Connect to spark by creating a spark context.

from pyspark import SparkContext, SparkConf conf = SparkConf().setAppName('somename').setMaster('local') sc = SparkContext(conf=conf) The appName parameter is a name for your application to show on the cluster UI. master is a Spark, Mesos or YARN cluster URL, or a special “local” string to run in local mode. In practice, when running on a cluster, you will not want to hardcode master in the program, but rather launch the application with spark-submit and receive it there. However, for local testing and unit tests, you can pass “local” to run Spark in-process.

Creating an RDD. RDD's are distributed objects that contain data. Mostly used for lists. Spark revolves around the concept of a resilient distributed dataset (RDD), which is a fault-tolerant collection of elements that can be operated on in parallel. There are two ways to create RDDs: parallelizing an existing collection in your driver program, or referencing a dataset in an external storage system.

Local collection:

data = [1, 2, 3, 4, 5] distData = sc.parallelize(data) distData.reduce(lambda a, b: a + b) External collection:

PySpark can create distributed datasets from any storage source supported by Hadoop, including your local file system, HDFS, Cassandra, HBase, Amazon S3, etc. Spark supports text files, SequenceFiles, and any other Hadoop InputFormat.

Text file RDDs can be created using SparkContext’s textFile method. This method takes an URI for the file (either a local path on the machine, or a hdfs://, s3a://, etc URI) and reads it as a collection of lines. Here is an example invocation:

distFile = sc.textFile("data.txt")

Entire directories of textfiles can be read by using WholeTextfiles.

SparkContext.wholeTextFiles lets you read a directory containing multiple small text files, and returns each of them as (filename, content) pairs. This is in contrast with textFile, which would return one record per line in each file.

files = sc.wholeTextFiles('*.txt') files.collect()

Using Sample to take a part of the dataset.

Things I learned

Using wildcards! All of Spark’s file-based input methods, including textFile, support running on directories, compressed files, and wildcards as well. For example, you can use textFile("/my/directory"), textFile("/my/directory/.txt"), and textFile("/my/directory/.gz").

RDDs support two types of operations: transformations, which create a new dataset from an existing one, and actions, which return a value to the driver program after running a computation on the dataset.

SequenceFile is a way to store a lot of small files in one big file so it uses less of the HDFS cluster's memory. The file will take more space, but it is much quicker because MapReduce jobs don't have to switch for each small file.

You can't expect Spark to retain knowledge about global variables or scope. The Executor nodes (nodes running spark actions) have copies of scoped variables and won't update the global state.

The variables within the closure sent to each executor are now copies and thus, when counter is referenced within the foreach function, it’s no longer the counter on the driver node.

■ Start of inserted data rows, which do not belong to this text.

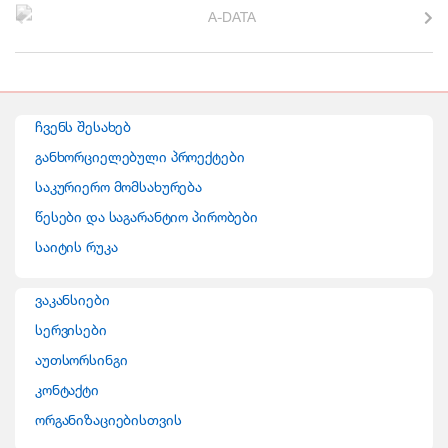
r
a
n
ჩვენს შესახებ
d
განხორციელებული პროექტები
საკურიერო მომსახურება
s
წესები და საგარანტიო პირობები
C
საიტის რუკა
a
ვაკანსიები
r
სერვისები
o
აუთსორსინგი
კონტაქტი
u
ორგანიზაციებისთვის
s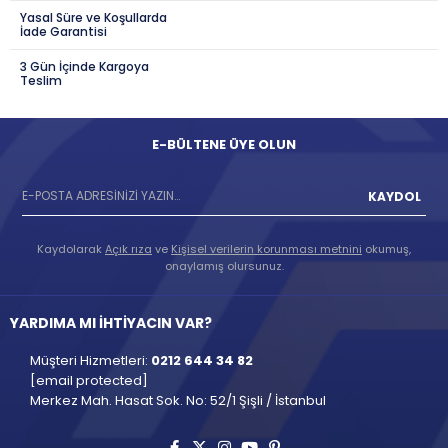
Yasal Süre ve Koşullarda
İade Garantisi
3 Gün İçinde Kargoya
Teslim
E-BÜLTENE ÜYE OLUN
KAYDOL
Kaydolarak
Açık rıza
ve
Kişisel verilerin korunması metnini
okumuş,
onaylamış olursunuz.
YARDIMA MI İHTİYACIN VAR?
Müşteri Hizmetleri:
0212 644 34 82
[email protected]
Merkez Mah. Hasat Sok. No: 52/1 Şişli / İstanbul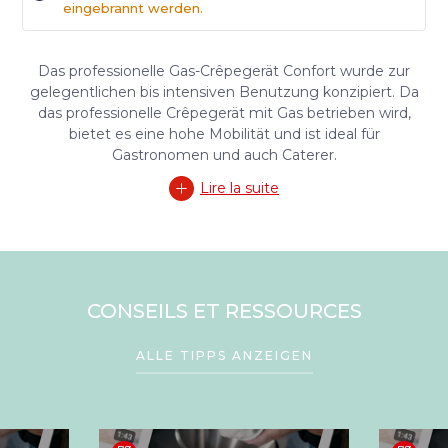
eingebrannt werden.
Das professionelle Gas-Crêpegerät Confort wurde zur
gelegentlichen bis intensiven Benutzung konzipiert. Da
das professionelle Crêpegerät mit Gas betrieben wird,
bietet es eine hohe Mobilität und ist ideal für
Gastronomen und auch Caterer.
Lire la suite
CONSEILS ET RESSOURCES
ALLE TIPPS ANZEIGEN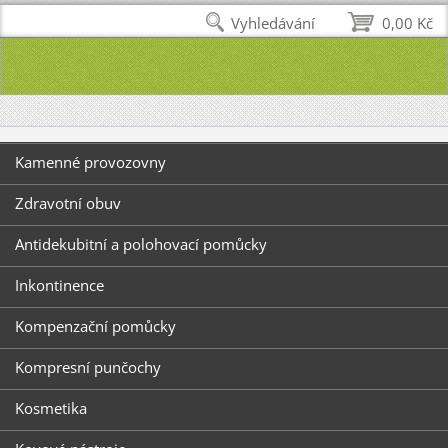
Vyhledávání
0,00 Kč
Kamenné provozovny
Zdravotní obuv
Antidekubitní a polohovací pomůcky
Inkontinence
Kompenzační pomůcky
Kompresní punčochy
Kosmetika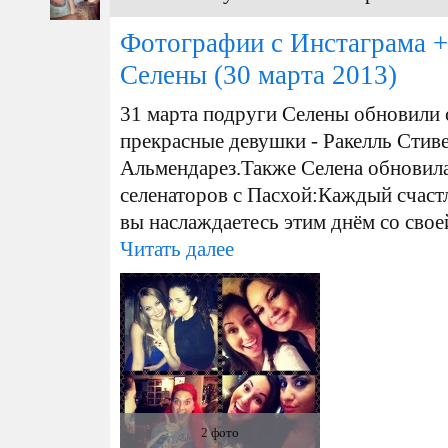
Фотографии с Инстаграма + 
Селены
(30 марта 2013)
31 марта подруги Селены обновили 
прекрасные девушки - Ракелль Стив
Альмендарез.Также Селена обновила
селенаторов с Пасхой : Каждый счастл
вы наслаждаетесь этим днём со свое
Читать далее
2 фото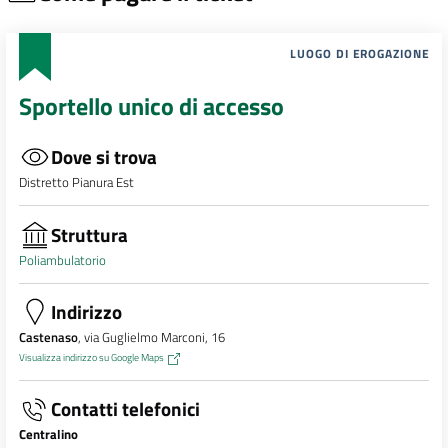
LUOGO DI EROGAZIONE
Sportello unico di accesso
Dove si trova
Distretto Pianura Est
Struttura
Poliambulatorio
Indirizzo
Castenaso
, via Guglielmo Marconi, 16
Visualizza indirizzo su Google Maps
Contatti telefonici
Centralino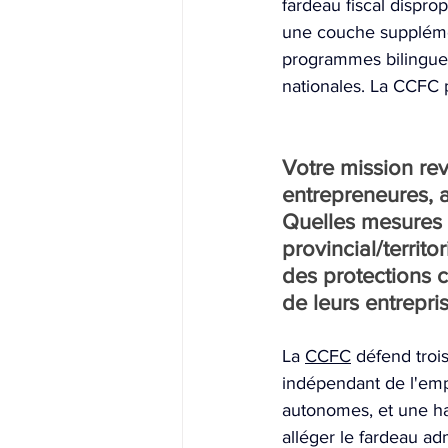
fardeau fiscal dispr
une couche supplémen
programmes bilingues 
nationales. La CCFC p
Votre mission re
entrepreneures, 
Quelles mesures 
provincial/territ
des protections c
de leurs entrepris
La 
CCFC
 défend tro
indépendant de l'empl
autonomes, et une ha
alléger le fardeau adm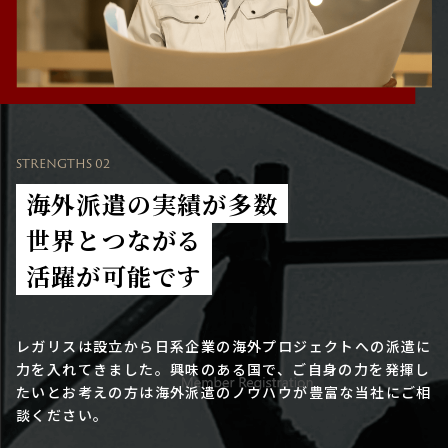
STRENGTHS 02
海外派遣の実績が多数
世界とつながる
活躍が可能です
レガリスは設立から日系企業の海外プロジェクトへの派遣に
力を入れてきました。興味のある国で、ご自身の力を発揮し
たいとお考えの方は海外派遣のノウハウが豊富な当社にご相
談ください。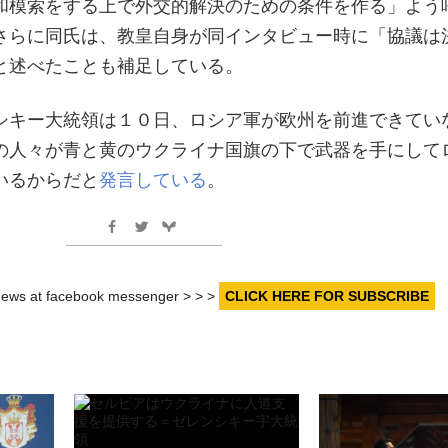
和模索をする上で外交的解決のための条件を作る」よう
さらに同氏は、教皇自身が同インタビュー時に「協議は
と述べたことも補足している。
ンシキー大統領は１０日、ロシア軍が欧州を前進できてい
の人々が青と黄のウクライナ国旗の下で武器を手にして
いるからだと
発言している
。
r news at facebook messenger > > >
CLICK HERE FOR SUBSCRIBE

There is still a counter in the memory of the driver node but this is no longer visible to the executors! The executors only see the copy from the serialized closure. Thus, the final value of counter will still be zero since all operations on counter were referencing the value within the serialized closure.

The same applies to working with a print statement on the driver node. The execturor's run their code and print output to their own stdout, not to the driver node's:

Another common idiom is attempting to print out the elements of an RDD using rdd.foreach(println) or rdd.map(println). On a single machine, this will generate the expected output and print all the RDD’s elements. However, in cluster mode, the output to stdout being called by the executors is now writing to the executor’s stdout instead, not the one on the driver, so stdout on the driver won’t show these! To print all elements on the driver, one can use the collect() method to first bring the RDD to the driver node thus: rdd.collect().foreach(println). Collect() can cause resource problems on the driver node:

This can cause the driver to run out of memory, though, because collect() fetches the entire RDD to a single machine. Tuples can be operated on in RDD's by 'groupByKey' and 'mapValues'.

rdd = sc.parallelize([("a", 1), ("b", 1), ("a", 1)]) sorted(rdd.groupByKey().mapValues(len).collect())[('a', 2), ('b', 1)] sorted(rdd.groupByKey().mapValues(list).collect()) .join() for getting the similar key/value pairs as a new dataset. When called on datasets of type (K, V) and (K, W), returns a dataset of (K, (V, W)) pairs with all pairs of elements for each key.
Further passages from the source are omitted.